Üstmodernlik, genelde yaşayan en önemli Fransız antropoloğu ve etnoloğu kabul edilen Marc Augé'nin hayat sürdüğümüz 'aşırılıklar toplumu'nu, yani modernliğin geldiği son noktayı adlandırmak için kullandığı bir kavram. Türkçe'ye "Yer-Değiller: Bir Üst-Modernite Antropolojisine Giriş" adıyla çevrilmiş kitabında hali hazırda yaşamakta olduğumuz 'çağdaş dünya'nın antropolojisi için gerekli olduğunu düşündüğü yöntemi ve bu dünyanın nasıl bir gözlem alanı olarak 'nesne'leştirilebileceğini tartışıyor. Egzotik kültürleri incelemekten edinilen deneyimlerin bakışlarımızın merkezini kaydırmamızı öğrettiğini düşünen Augé, yine de kendisine bakmayı hâlâ öğrenemediğimiz bir dünyada yaşadığımızı, mekânı düşünmeyi yeniden öğrenmemiz gerektiğini ileri sürüyor.

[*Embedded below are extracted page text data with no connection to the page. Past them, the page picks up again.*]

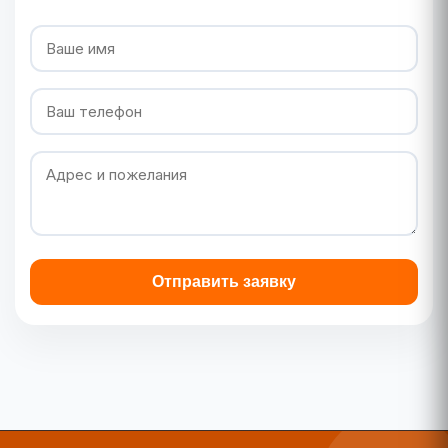
Отправить заявку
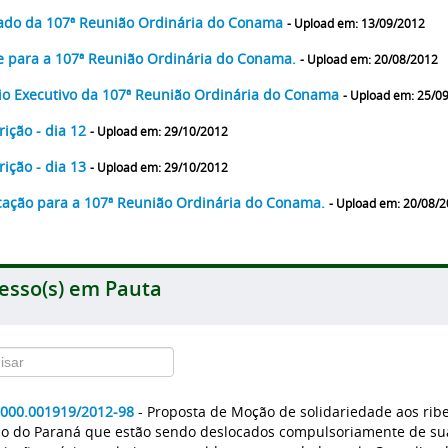
ado da 107ª Reunião Ordinária do Conama
- Upload em: 13/09/2012
e para a 107ª Reunião Ordinária do Conama.
- Upload em: 20/08/2012
o Executivo da 107ª Reunião Ordinária do Conama
- Upload em: 25/0
rição - dia 12
- Upload em: 29/10/2012
rição - dia 13
- Upload em: 29/10/2012
ação para a 107ª Reunião Ordinária do Conama.
- Upload em: 20/08/
esso(s) em Pauta
2000.001919/2012-98
- Proposta de Moção de solidariedade aos rib
do do Paraná que estão sendo deslocados compulsoriamente de su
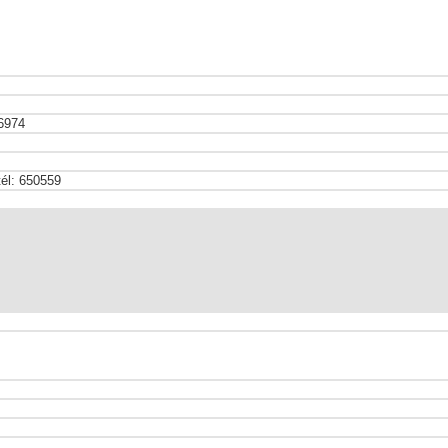
06974
 tél: 650559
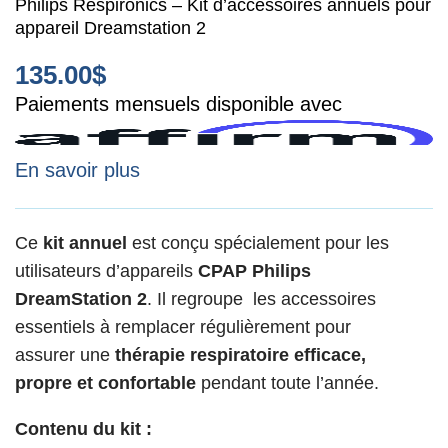
Philips Respironics – Kit d’accessoires annuels pour
appareil Dreamstation 2
135.00
$
Paiements mensuels disponible avec
En savoir plus
Ce
kit annuel
est conçu spécialement pour les
utilisateurs d’appareils
CPAP Philips
DreamStation 2
. Il regroupe les accessoires
essentiels à remplacer régulièrement pour
assurer une
thérapie respiratoire efficace,
propre et confortable
pendant toute l’année.
Contenu du kit :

Augé, üstmodernitenin asli şeklinin 'aşırılık' olduğunu ve bu aşırılık durumunun da şu üç önemli kategoride ele alınabileceğini savlıyor: "hadiselerin aşırı bolluğu", mekânsal aşırı bolluk", "atıfların bireyselleşmesi." Üst-modernitenin, "postmodernliğin bize ters yüzünden başka bir şey sunmadığı madalyonun ön yüzü" oluğunun söylenebileceğini ifade eden Augé, "hadiselerin aşırı bolluğu"nun esasen 'hızlanmış zaman' deneyimlerimizin temel sebebi olduğunu da vurguluyor. Üst-moderniteyi karakterize eden ikinci figürü mekânın aşırılığında, bir anlamda gezegenimizin daralmasıyla irtibatlı düşünmemizi öneren Augé, mekânsal parametrelerinin önemli ölçüde yer değiştirdiğini tespit ediyor. Augé, nasıl ki zamanın zekası, tarihsel yorumların önde gelen kiplerinin devrilmesinden bağımsız olarak, bizatihi şimdiki zmaanın hadiselerinin bolluğu tarafından karmaşıklaştırıldıysa mekânın zekasının da benzer şekilde meri ters yüz edişlerden bağımsız olarak şimdiki zamana has mekânsal aşırı bolluk tarafından karmaşıklaştırıldığını belirtiyor. Bu karmaşıklığa etnoloji geleneğinin zamanda ve mekânda konumlandırılmış bir kültür kavramıyla ilişkilendirerek kullandığı sosyolojik 'yer' kavramına karşıt bir kullanıma sahip 'yer-değiller'in çoğalmasını örnek veren Augé, 'yer değiller'i "kişilerin ve malların hızlandırılmış dolaşımı için gerekli kurulumlar (ekspres yollar, havalimanları, otoyol kavşakları) olduğu kadar, ulaşım araçlarının kendileri veya büyük alışveriş merkezleri ve hatta gezegenin mültecilerinin kapatıldığı transit kamplar' olarak tanımlıyor. Üstmodernitenin karakterize edici üçüncü figürünün 'ego' olarak da tavsif edilebilecek 'birey' figürü olduğuna vurgu yapan Augé, onun antropolojik tefekküre dahi sızdığını ifade ediyor.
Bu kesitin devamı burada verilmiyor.